In the past week, I've been going back and forth, debating this post, its contents, and whether or not I was ready to actually sit and post it, but I think I may be.
Almost week ago today, on January 26, 2010 at approximately 10:30 pm, Brian Cooper, my fiance,
cruormagus, passed away.
It was due to an e.coli infection contracted just five days after his second chemotherapy session. His immune system and cell counts were likely low due to the treatment, thus leaving him even more susceptible to infections.
He was 27 years old, my best friend in the entire world, and the person I was going to spend the rest of my life with. We had a house, a small family with our two cats, and plans to embark into graduate school together, so we could both be Very Important Doctors, even if not the medical kind.
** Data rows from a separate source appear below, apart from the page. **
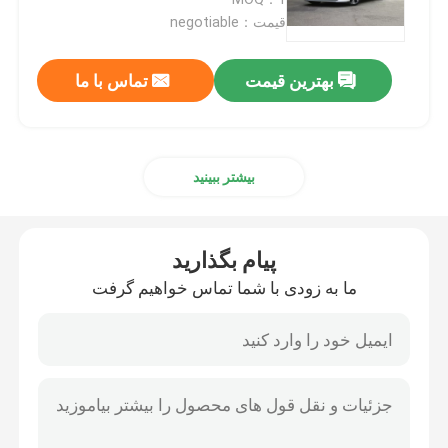
قیمت：negotiable
ماشین برقی EV
بهترین قیمت
تماس با ما
خودروی برقی سدان
بیشتر ببینید
ماشین الکتریکی SUV
مینی ماشین برقی
پیام بگذارید
ما به زودی با شما تماس خواهیم گرفت
ماشین الکتریکی MPV
ماشین برقی وانت
BYD وسایل نقلیه انرژی جدید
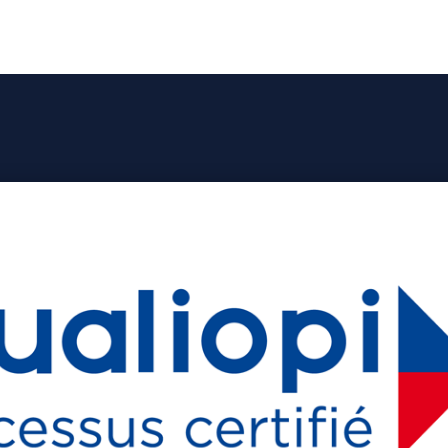
mes nous ?
Vous avez un beau projet
Vous avez du ta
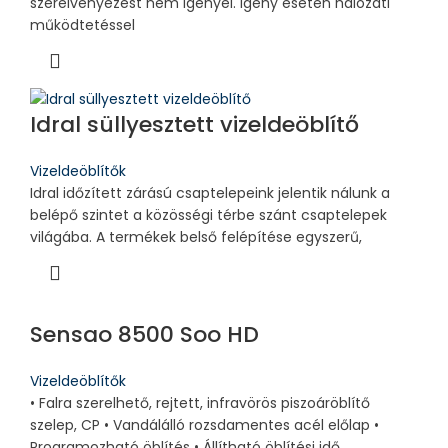
szerelvényezést nem igényel. Igény esetén hálózati
működtetéssel
Idral süllyesztett vizeldeöblítő
Vizeldeöblítők
Idral időzített zárású csaptelepeink jelentik nálunk a
belépő szintet a közösségi térbe szánt csaptelepek
világába. A termékek belső felépítése egyszerű,
Sensao 8500 Soo HD
Vizeldeöblítők
• Falra szerelhető, rejtett, infravörös piszoáröblítő
szelep, CP • Vandálálló rozsdamentes acél előlap •
Programozható öblítés • Állítható öblítési idő,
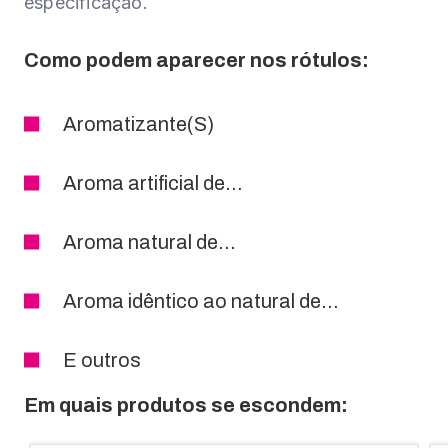
especificação.
Como podem aparecer nos rótulos:
Aromatizante(S)
Aroma artificial de…
Aroma natural de…
Aroma idêntico ao natural de…
E outros
Em quais produtos se escondem:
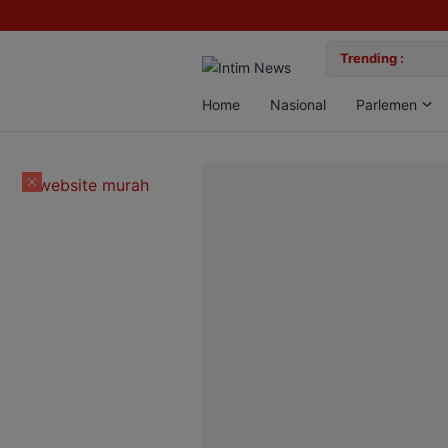
lan Bun, Dua Pelaku Diamankan
Trending :
Gemil
Home
Nasional
Parlemen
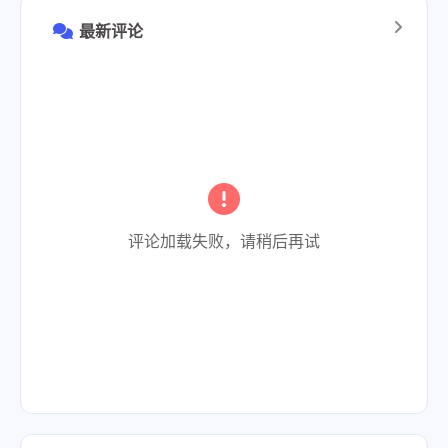
最新评论
评论加载失败，请稍后再试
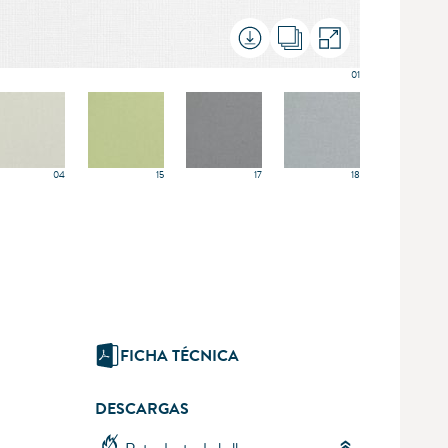
01
04
15
17
18
FICHA TÉCNICA
DESCARGAS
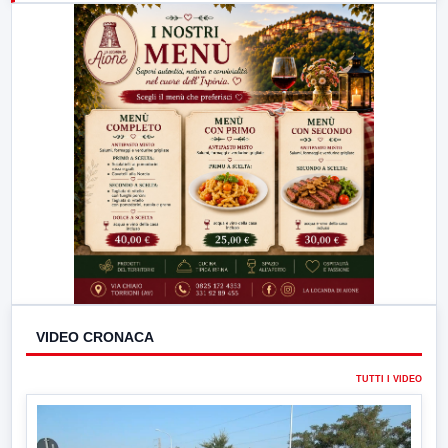
23:00
LabNews (replica)
VIDEO CRONACA
TUTTI I VIDEO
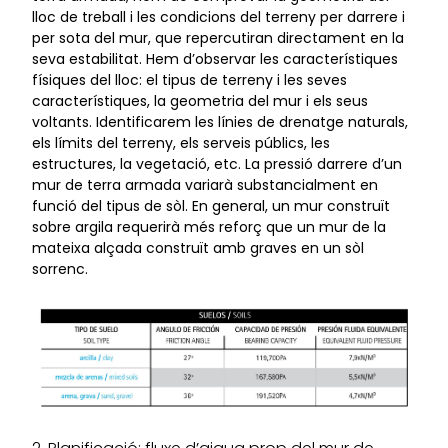
lloc de treball i les condicions del terreny per darrere i
per sota del mur, que repercutiran directament en la
seva estabilitat. Hem d’observar les característiques
físiques del lloc: el tipus de terreny i les seves
característiques, la geometria del mur i els seus
voltants. Identificarem les línies de drenatge naturals,
els límits del terreny, els serveis públics, les
estructures, la vegetació, etc. La pressió darrere d’un
mur de terra armada variarà substancialment en
funció del tipus de sòl. En general, un mur construït
sobre argila requerirà més reforç que un mur de la
mateixa alçada construït amb graves en un sòl
sorrenc.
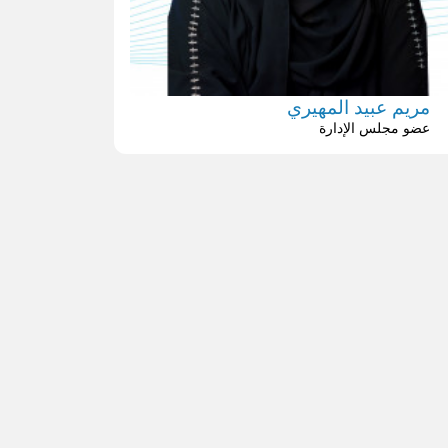
مريم عبيد المهيري
عضو مجلس الإدارة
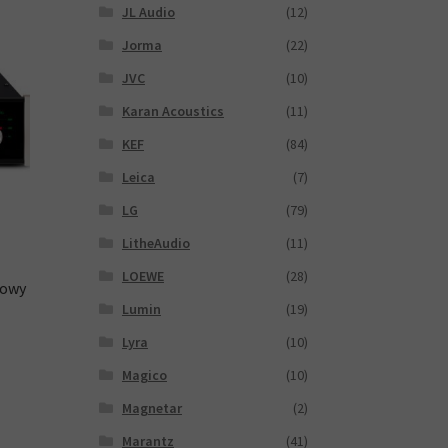
JL Audio
(12)
Jorma
(22)
JVC
(10)
Karan Acoustics
(11)
KEF
(84)
Leica
(7)
LG
(79)
LitheAudio
(11)
LOEWE
(28)
nowy
Lumin
(19)
Lyra
(10)
Magico
(10)
Magnetar
(2)
Marantz
(41)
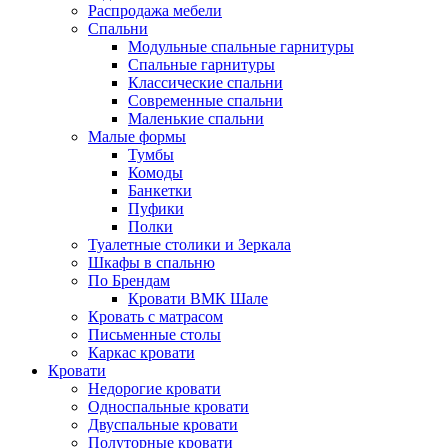
Распродажа мебели
Спальни
Модульные спальные гарнитуры
Спальные гарнитуры
Классические спальни
Современные спальни
Маленькие спальни
Малые формы
Тумбы
Комоды
Банкетки
Пуфики
Полки
Туалетные столики и Зеркала
Шкафы в спальню
По Брендам
Кровати ВМК Шале
Кровать с матрасом
Письменные столы
Каркас кровати
Кровати
Недорогие кровати
Односпальные кровати
Двуспальные кровати
Полуторные кровати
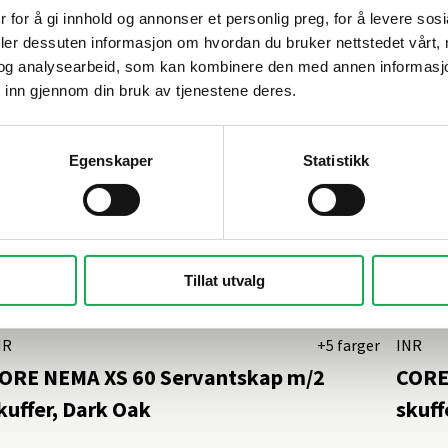
 for å gi innhold og annonser et personlig preg, for å levere sos
deler dessuten informasjon om hvordan du bruker nettstedet vårt,
og analysearbeid, som kan kombinere den med annen informasjon d
 inn gjennom din bruk av tjenestene deres.
Egenskaper
Statistikk
Tillat utvalg
NR
+5 farger
INR
ORE NEMA XS 60 Servantskap m/2
CORE
kuffer, Dark Oak
skuff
He thought Howard's Conan the Barbarian was the epitome of manliness and seemed to show an absolutely endless patience for dealing with my own personal neuroses and less appealing personality quirks. He was an incredibly brave individual; despite the more than half a dozen severe medical maladies he overcame through his short life, he almost never felt sorry for himself. He had always striven to overcome his physical shortcoming, never faltering in being hardworking, caring, considerate, and responsible.
I've thought a million times as to how I was going to write this post, and, of course, the results come no where near to what I had anticipated. All I know is that, though there is a huge Brian-shaped void in my life now that no one else will ever fill, I am extremely blessed to have known him and to have been with him, even if the time was brief. I've gained another family through his parents, brother, cousins, and aunts and uncles, and I'm lucky to have them all here for me now. That doesn't take all the pain away by any measure, but it helps.
I know I'm never going to stop missing him, but ahead of me is a strange, unmapped road. Brian wouldn't have shied away from taking it. He would have pulled up his bootstraps and forged ahead. I hope that I can do the same.
I've kind of drifted away from my friends here on the sphere of teh Interwebz; it was a tough decision, but one I felt was needed for the dramatic change that occurred in my life. Another dramatic change has left me feeling isolated. My whole life has to go through yet another change, and I don't know how it will end up for me. But I miss you all terribly right now, and know that I'll have support and be in everyone's thoughts, so thank you. Thank you so much. Some of you have met Brian, knew him a little better than those of you who never have. I'm devastated that those of you who didn't will never get the chance. Hopefully, though, enough of him will live on through me that you'll still feel you got to know him, even if only a little.